--- AIM OF THE TASK ---
How many lines of these records hold the string "equals"? Reply with the number alone.

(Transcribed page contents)
[Start of Attachment]
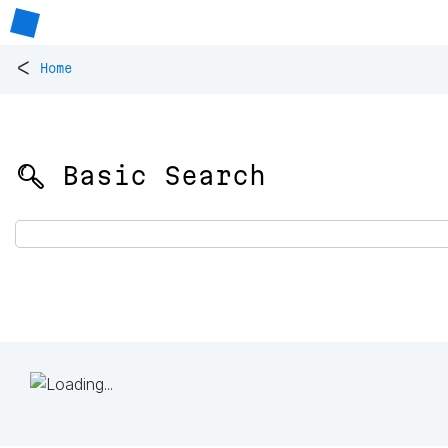
<
Home
🔍 Basic Search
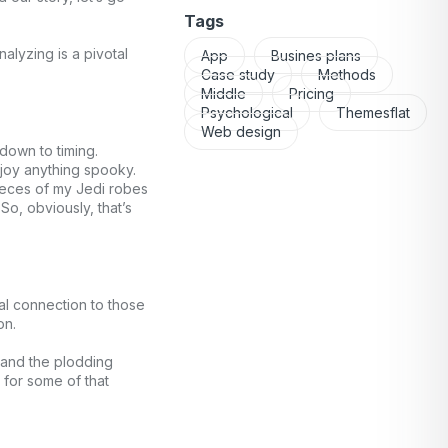
Tags
alyzing is a pivotal
App
Busines plans
Case study
Methods
Middle
Pricing
Psychological
Themesflat
Web design
 down to timing.
njoy anything spooky.
pieces of my Jedi robes
o, obviously, that’s
nal connection to those
on.
 and the plodding
 for some of that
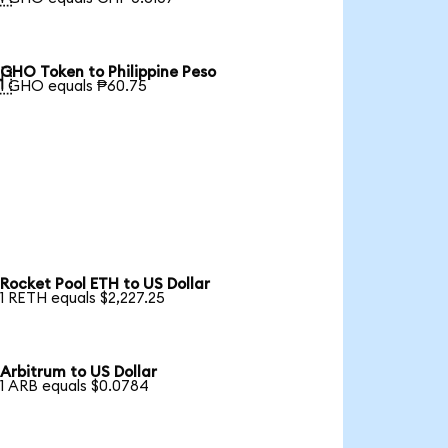
GHO Token to Philippine Peso

1 GHO equals ₱60.75
Rocket Pool ETH to US Dollar
1 RETH equals $2,227.25
Arbitrum to US Dollar
1 ARB equals $0.0784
[End of Attachment]
--- ANSWER SPACE ---
3